I have the battery tender plugs on both of my boats, they are the best. There was a thread recently talking about customer service with power pole. Battery tender is another such company, imo. when I first got my yellow skiff, the battery tender plug was missing the plastic cover that protects the wire connections (nuts). I called to see if I could get just the cover (their plant is in Deland). The guy they put me thru to said they didn't have just the cover, they only came as a complete assembly, male and female parts and he couldn't pull just the cover off the male plug. He asked for my address and said he would look around though. A couple days later a complete assembly in the bubble pack arrived at my door, no charge, no shipping.


----------



## KnotHome

Breaker is a must have!


----------



## Str8-Six

I have Breaker.


KnotHome said:


> Breaker is a must have!


I have a breaker. 
Went to westmarine and it looks like the newer marinco is bigger and will require bigger hole to be drilled anyways.

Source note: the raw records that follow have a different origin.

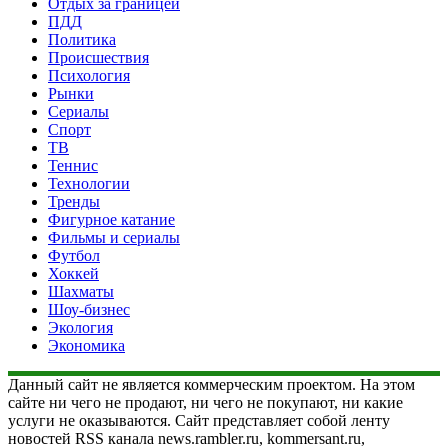
Отдых за границей
ПДД
Политика
Происшествия
Психология
Рынки
Сериалы
Спорт
ТВ
Теннис
Технологии
Тренды
Фигурное катание
Фильмы и сериалы
Футбол
Хоккей
Шахматы
Шоу-бизнес
Экология
Экономика
Данный сайт не является коммерческим проектом. На этом
сайте ни чего не продают, ни чего не покупают, ни какие
услуги не оказываются. Сайт представляет собой ленту
новостей RSS канала news.rambler.ru, kommersant.ru,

I'm going with battery tender since I have to drill a hole anyways.


----------



## not2shabby

I just installed a Marinco plug, receptacle, and added the 6ga wire adapter so that I could run 6ga from the batteries to the receptacle. So far, so good.

I'm really regretting finding this thread AFTER I got the Marinco. Looks like I could have gotten the Battery Tender rig for an extra $7 and I think it would have been worth it.


----------